▸ DIRECTIONS
Your job is to retype all of the data word for word, leaving every image out.

▸ MATERIAL SUPPLIED
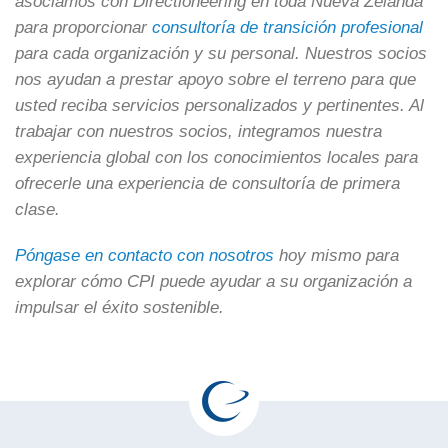
asociamos con Directioneering en toda Nueva Zelanda
para proporcionar
consultoría de transición profesional
para cada organización y su personal. Nuestros socios
nos ayudan a prestar apoyo sobre el terreno para que
usted reciba servicios personalizados y pertinentes. Al
trabajar con nuestros socios, integramos nuestra
experiencia global con los conocimientos locales para
ofrecerle una experiencia de consultoría de primera
clase.
Póngase en contacto con nosotros
hoy mismo para
explorar cómo CPI puede ayudar a su organización a
impulsar el éxito sostenible.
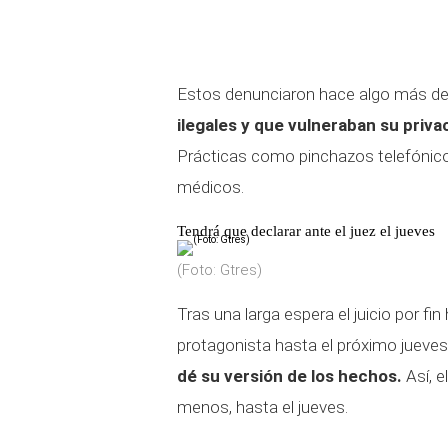
Estos denunciaron hace algo más de
ilegales y que vulneraban su priv
Prácticas como pinchazos telefónico
médicos.
Tendrá que declarar ante el juez el jueves
(Foto: Gtres)
Tras una larga espera el juicio por f
protagonista hasta el próximo jueves
dé su versión de los hechos.
Así, e
menos, hasta el jueves.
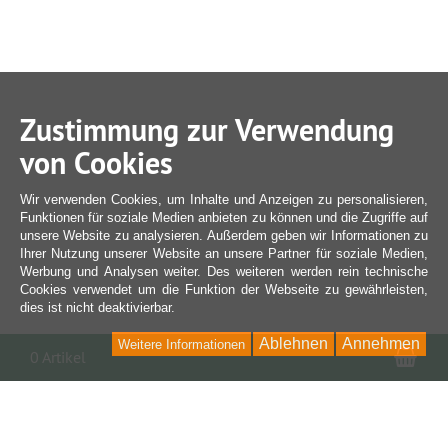
Zustimmung zur Verwendung
von Cookies
Wir verwenden Cookies, um Inhalte und Anzeigen zu personalisieren,
Funktionen für soziale Medien anbieten zu können und die Zugriffe auf
unsere Website zu analysieren. Außerdem geben wir Informationen zu
Ihrer Nutzung unserer Website an unsere Partner für soziale Medien,
Werbung und Analysen weiter. Des weiteren werden rein technische
Cookies verwendet um die Funktion der Webseite zu gewährleisten,
dies ist nicht deaktivierbar.
Ablehnen
Annehmen
Weitere Informationen
War
0 Artikel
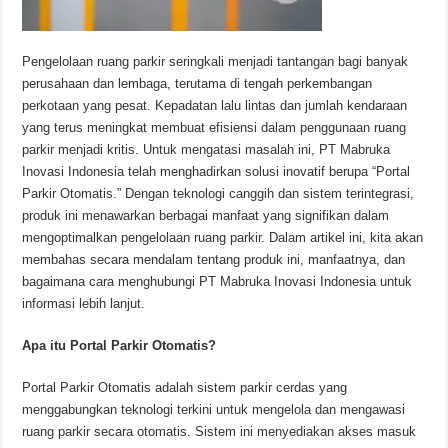
Pengelolaan ruang parkir seringkali menjadi tantangan bagi banyak
perusahaan dan lembaga, terutama di tengah perkembangan
perkotaan yang pesat. Kepadatan lalu lintas dan jumlah kendaraan
yang terus meningkat membuat efisiensi dalam penggunaan ruang
parkir menjadi kritis. Untuk mengatasi masalah ini, PT Mabruka
Inovasi Indonesia telah menghadirkan solusi inovatif berupa “Portal
Parkir Otomatis.” Dengan teknologi canggih dan sistem terintegrasi,
produk ini menawarkan berbagai manfaat yang signifikan dalam
mengoptimalkan pengelolaan ruang parkir. Dalam artikel ini, kita akan
membahas secara mendalam tentang produk ini, manfaatnya, dan
bagaimana cara menghubungi PT Mabruka Inovasi Indonesia untuk
informasi lebih lanjut.
Apa itu Portal Parkir Otomatis?
Portal Parkir Otomatis adalah sistem parkir cerdas yang
menggabungkan teknologi terkini untuk mengelola dan mengawasi
ruang parkir secara otomatis. Sistem ini menyediakan akses masuk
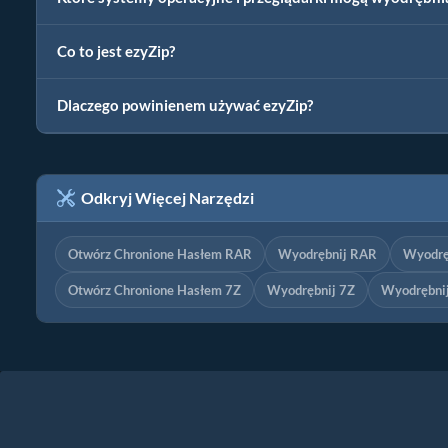
Co to jest ezyZip?
Dlaczego powinienem używać ezyZip?
Odkryj Więcej Narzędzi
Otwórz Chronione Hasłem RAR
Wyodrębnij RAR
Wyodrę
Otwórz Chronione Hasłem 7Z
Wyodrębnij 7Z
Wyodrębnij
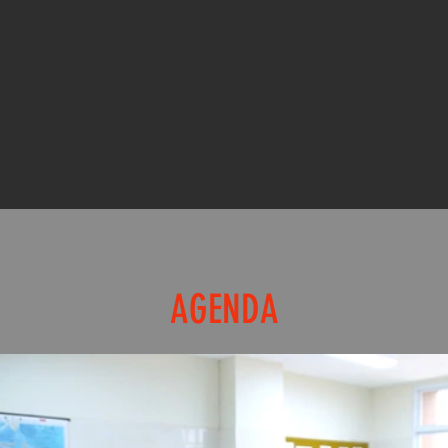
AGENDA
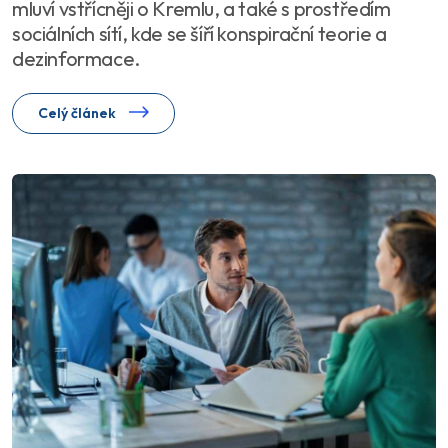
mluví vstřícněji o Kremlu, a také s prostředím
sociálních sítí, kde se šíří konspirační teorie a
dezinformace.
Celý článek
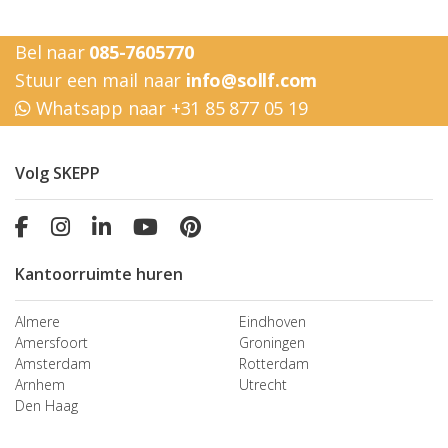
Bel naar
085-7605770
Stuur een mail naar
info@sollf.com
Whatsapp naar +31 85 877 05 19
Volg SKEPP
Kantoorruimte huren
Almere
Eindhoven
Amersfoort
Groningen
Amsterdam
Rotterdam
Arnhem
Utrecht
Den Haag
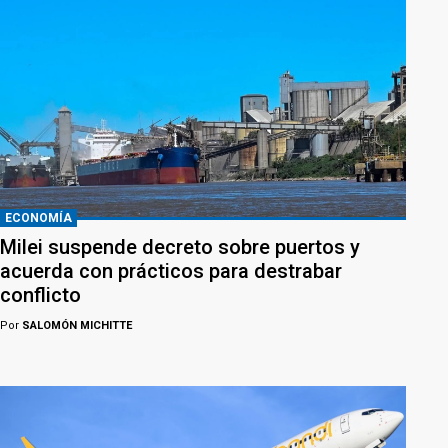
ECONOMÍA
Milei suspende decreto sobre puertos y
acuerda con prácticos para destrabar
conflicto
Por
SALOMÓN MICHITTE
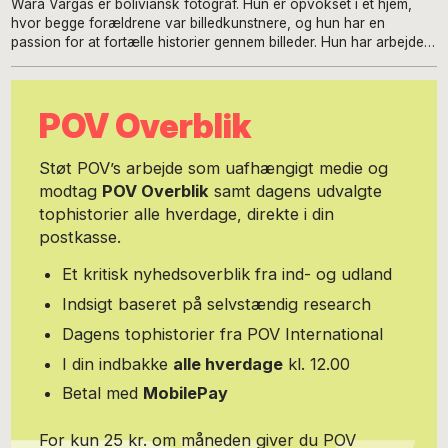
Wara Vargas er boliviansk fotograf. Hun er opvokset i et hjem,
hvor begge forældrene var billedkunstnere, og hun har en
passion for at fortælle historier gennem billeder. Hun har arbejdet
for en række forskellige bolivianske medier, og lige nu giver et
legat fra National Geographic hende ro til at arbejde.
POV Overblik
Støt POV’s arbejde som uafhængigt medie og
modtag
POV Overblik
samt dagens udvalgte
tophistorier alle hverdage, direkte i din
postkasse.
Et kritisk nyhedsoverblik fra ind- og udland
Indsigt baseret på selvstændig research
Dagens tophistorier fra POV International
I din indbakke
alle hverdage
kl. 12.00
Betal med
MobilePay
For kun 25 kr. om måneden giver du POV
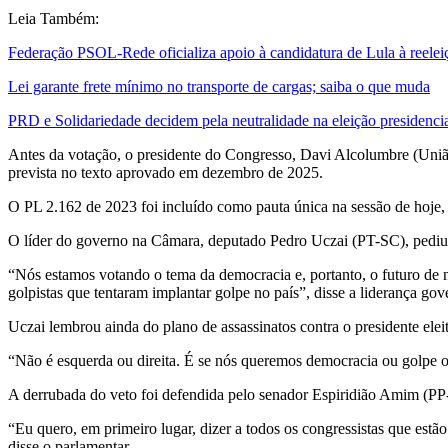
Leia Também:
Federação PSOL-Rede oficializa apoio à candidatura de Lula à reelei
Lei garante frete mínimo no transporte de cargas; saiba o que muda
PRD e Solidariedade decidem pela neutralidade na eleição presidenci
Antes da votação, o presidente do Congresso, Davi Alcolumbre (Uniã
prevista no texto aprovado em dezembro de 2025.
O PL 2.162 de 2023 foi incluído como pauta única na sessão de hoje, e
O líder do governo na Câmara, deputado Pedro Uczai (PT-SC), pediu q
“Nós estamos votando o tema da democracia e, portanto, o futuro de n
golpistas que tentaram implantar golpe no país”, disse a liderança gove
Uczai lembrou ainda do plano de assassinatos contra o presidente eleit
“Não é esquerda ou direita. É se nós queremos democracia ou golpe ou
A derrubada do veto foi defendida pelo senador Espiridião Amim (PP-SC
“Eu quero, em primeiro lugar, dizer a todos os congressistas que estão
disse o parlamentar.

▸ COMPLETED TASK
asociamos con Directioneering en toda Nueva Zelanda
para proporcionar
consultoría de transición profesional
para cada organización y su personal. Nuestros socios
nos ayudan a prestar apoyo sobre el terreno para que
usted reciba servicios personalizados y pertinentes. Al
trabajar con nuestros socios, integramos nuestra
experiencia global con los conocimientos locales para
ofrecerle una experiencia de consultoría de primera
clase.
Póngase en contacto con nosotros
hoy mismo para
explorar cómo CPI puede ayudar a su organización a
impulsar el éxito sostenible.
Estos denunciaron hace algo más de
ilegales y que vulneraban su priv
Prácticas como pinchazos telefónico
médicos.
Tendrá que declarar ante el juez el jueves
(Foto: Gtres)
Tras una larga espera el juicio por f
protagonista hasta el próximo jueves
dé su versión de los hechos.
Así, e
menos, hasta el jueves.
Zustimmung zur Verwendung
von Cookies
Wir verwenden Cookies, um Inhalte und Anzeigen zu personalisieren,
Funktionen für soziale Medien anbieten zu können und die Zugriffe auf
unsere Website zu analysieren. Außerdem geben wir Informationen zu
Ihrer Nutzung unserer Website an unsere Partner für soziale Medien,
Werbung und Analysen weiter. Des weiteren werden rein technische
Cookies verwendet um die Funktion der Webseite zu gewährleisten,
dies ist nicht deaktivierbar.
Ablehnen
Annehmen
Weitere Informationen
War
0 Artikel
Pengelolaan ruang parkir seringkali menjadi tantangan bagi banyak
perusahaan dan lembaga, terutama di tengah perkembangan
perkotaan yang pesat. Kepadatan lalu lintas dan jumlah kendaraan
yang terus meningkat membuat efisiensi dalam penggunaan ruang
parkir menjadi kritis. Untuk mengatasi masalah ini, PT Mabruka
Inovasi Indonesia telah menghadirkan solusi inovatif berupa “Portal
Parkir Otomatis.” Dengan teknologi canggih dan sistem terintegrasi,
produk ini menawarkan berbagai manfaat yang signifikan dalam
mengoptimalkan pengelolaan ruang parkir. Dalam artikel ini, kita akan
membahas secara mendalam tentang produk ini, manfaatnya, dan
bagaimana cara menghubungi PT Mabruka Inovasi Indonesia untuk
informasi lebih lanjut.
Apa itu Portal Parkir Otomatis?
Portal Parkir Otomatis adalah sistem parkir cerdas yang
menggabungkan teknologi terkini untuk mengelola dan mengawasi
ruang parkir secara otomatis. Sistem ini menyediakan akses masuk
Co to jest ezyZip?
Dlaczego powinienem używać ezyZip?
Odkryj Więcej Narzędzi
Otwórz Chronione Hasłem RAR
Wyodrębnij RAR
Wyodrę
Otwórz Chronione Hasłem 7Z
Wyodrębnij 7Z
Wyodrębnij
AGENDA
mluví vstřícněji o Kremlu, a také s prostředím
sociálních sítí, kde se šíří konspirační teorie a
dezinformace.
Celý článek
Bel naar
085-7605770
Stuur een mail naar
info@sollf.com
Whatsapp naar +31 85 877 05 19
Volg SKEPP
Kantoorruimte huren
Almere
Eindhoven
Amersfoort
Groningen
Amsterdam
Rotterdam
Arnhem
Utrecht
Den Haag
ECONOMÍA
Milei suspende decreto sobre puertos y
acuerda con prácticos para destrabar
conflicto
Por
SALOMÓN MICHITTE
Wara Vargas er boliviansk fotograf. Hun er opvokset i et hjem,
hvor begge forældrene var billedkunstnere, og hun har en
passion for at fortælle historier gennem billeder. Hun har arbejdet
for en række forskellige bolivianske medier, og lige nu giver et
legat fra National Geographic hende ro til at arbejde.
POV Overblik
Støt POV’s arbejde som uafhængigt medie og
modtag
POV Overblik
samt dagens udvalgte
tophistorier alle hverdage, direkte i din
postkasse.
Et kritisk nyhedsoverblik fra ind- og udland
Indsigt baseret på selvstændig research
Dagens tophistorier fra POV International
I din indbakke
alle hverdage
kl. 12.00
Betal med
MobilePay
For kun 25 kr. om måneden giver du POV
Leia Também:
Federação PSOL-Rede oficializa apoio à candidatura de Lula à reelei
Lei garante frete mínimo no transporte de cargas; saiba o que muda
PRD e Solidariedade decidem pela neutralidade na eleição presidenci
Antes da votação, o presidente do Congresso, Davi Alcolumbre (Uniã
prevista no texto aprovado em dezembro de 2025.
O PL 2.162 de 2023 foi incluído como pauta única na sessão de hoje, e
O líder do governo na Câmara, deputado Pedro Uczai (PT-SC), pediu q
“Nós estamos votando o tema da democracia e, portanto, o futuro de n
golpistas que tentaram implantar golpe no país”, disse a liderança gove
Uczai lembrou ainda do plano de assassinatos contra o presidente eleit
“Não é esquerda ou direita. É se nós queremos democracia ou golpe ou
A derrubada do veto foi defendida pelo senador Espiridião Amim (PP-SC
“Eu quero, em primeiro lugar, dizer a todos os congressistas que estão
disse o parlamentar.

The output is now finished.